■ Study material ■
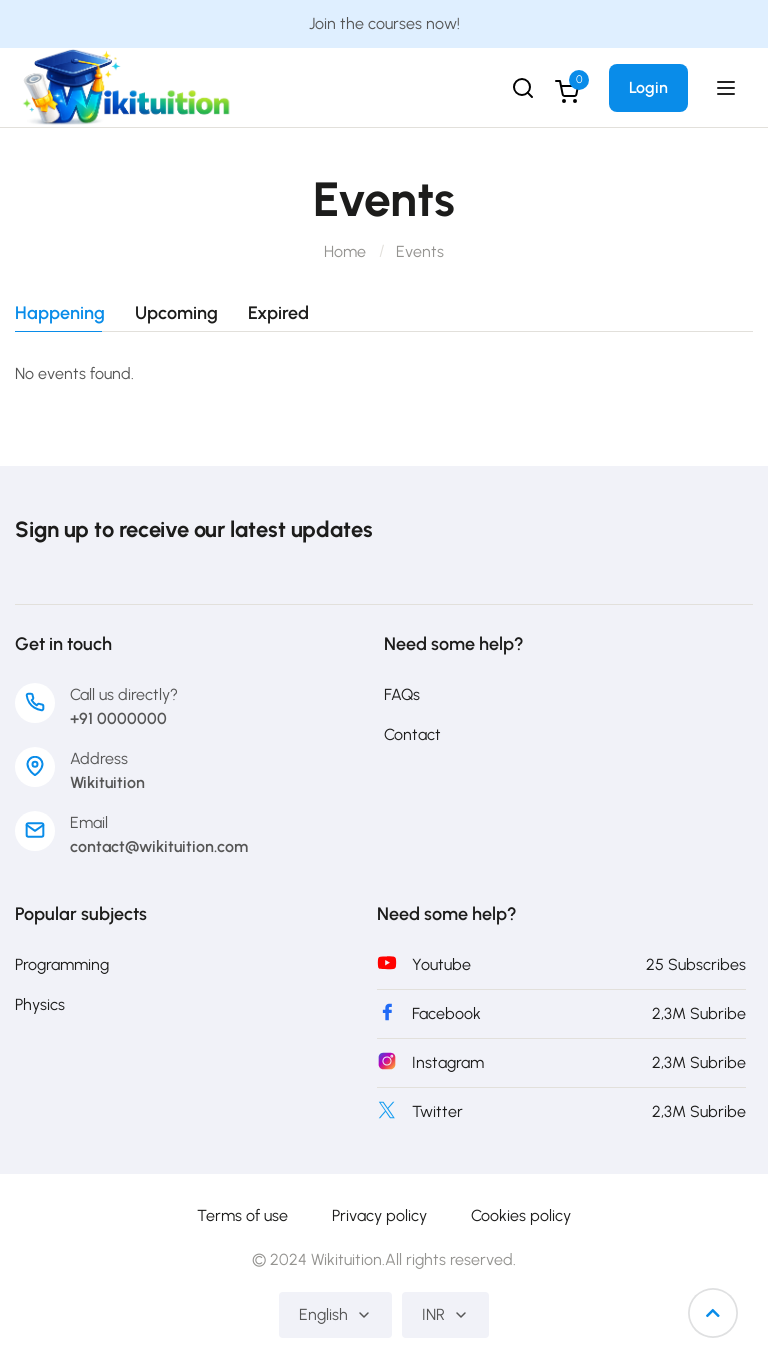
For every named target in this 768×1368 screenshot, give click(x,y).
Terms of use (242, 1215)
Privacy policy (379, 1215)
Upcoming (176, 314)
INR (445, 1314)
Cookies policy (521, 1215)
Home (345, 251)
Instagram (448, 1062)
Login (648, 87)
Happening (60, 314)
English (335, 1314)
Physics (40, 1004)
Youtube (441, 964)
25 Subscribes (696, 964)
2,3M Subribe (699, 1013)
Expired (278, 314)
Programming (62, 964)
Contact (412, 734)
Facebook (446, 1013)
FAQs (402, 694)
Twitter (437, 1111)
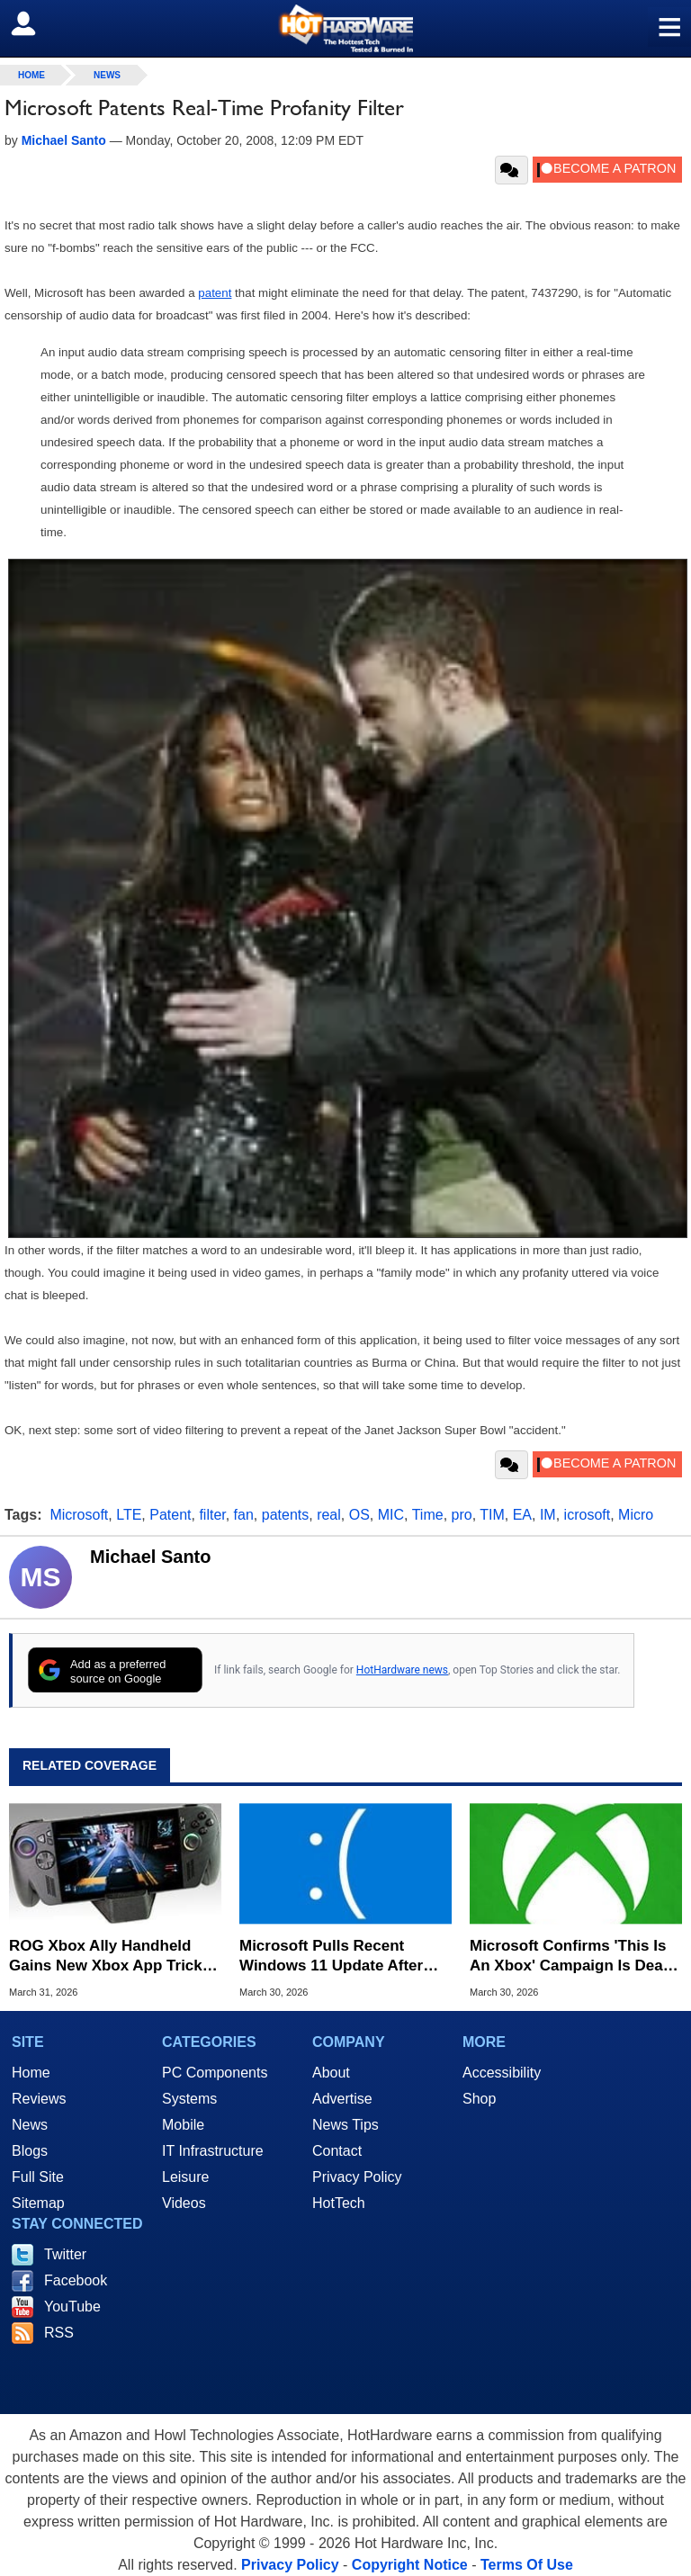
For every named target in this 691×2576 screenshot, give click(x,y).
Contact (337, 2151)
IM (548, 1514)
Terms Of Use (526, 2564)
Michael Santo (150, 1556)
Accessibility (501, 2072)
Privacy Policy (357, 2177)
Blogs (30, 2151)
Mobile (183, 2124)
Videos (184, 2203)
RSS (59, 2332)
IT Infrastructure (213, 2151)
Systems (189, 2098)
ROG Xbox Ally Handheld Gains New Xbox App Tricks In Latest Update (110, 1956)
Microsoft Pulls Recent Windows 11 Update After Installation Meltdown (331, 1956)
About (331, 2072)
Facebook (75, 2280)
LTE (128, 1514)
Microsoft (78, 1514)
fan (244, 1514)
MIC (391, 1514)
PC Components (214, 2072)
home (31, 75)
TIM (492, 1514)
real (329, 1514)
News (107, 75)
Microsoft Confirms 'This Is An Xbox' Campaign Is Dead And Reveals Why (571, 1956)
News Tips (345, 2124)
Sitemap (38, 2203)
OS (359, 1514)
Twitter (65, 2254)
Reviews (39, 2098)
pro (462, 1514)
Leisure (185, 2177)
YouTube (72, 2306)
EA (522, 1514)
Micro (635, 1514)
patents (285, 1514)
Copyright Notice (410, 2564)
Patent (170, 1514)
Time (428, 1514)
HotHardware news (402, 1670)
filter (212, 1514)
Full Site (38, 2177)
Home (31, 2072)
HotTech (338, 2203)
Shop (479, 2098)
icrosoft (587, 1514)
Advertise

■ Task ■
In the material above, locate the line containing "IM (548, 1514)" and the line containing "News (107, 75)". Transcribe exactly those two lines and every line between them, and nothing more.

■ Task output ■
IM (548, 1514)
Terms Of Use (526, 2564)
Michael Santo (150, 1556)
Accessibility (501, 2072)
Privacy Policy (357, 2177)
Blogs (30, 2151)
Mobile (183, 2124)
Videos (184, 2203)
RSS (59, 2332)
IT Infrastructure (213, 2151)
Systems (189, 2098)
ROG Xbox Ally Handheld Gains New Xbox App Tricks In Latest Update (110, 1956)
Microsoft Pulls Recent Windows 11 Update After Installation Meltdown (331, 1956)
About (331, 2072)
Facebook (75, 2280)
LTE (128, 1514)
Microsoft (78, 1514)
fan (244, 1514)
MIC (391, 1514)
PC Components (214, 2072)
home (31, 75)
TIM (492, 1514)
real (329, 1514)
News (107, 75)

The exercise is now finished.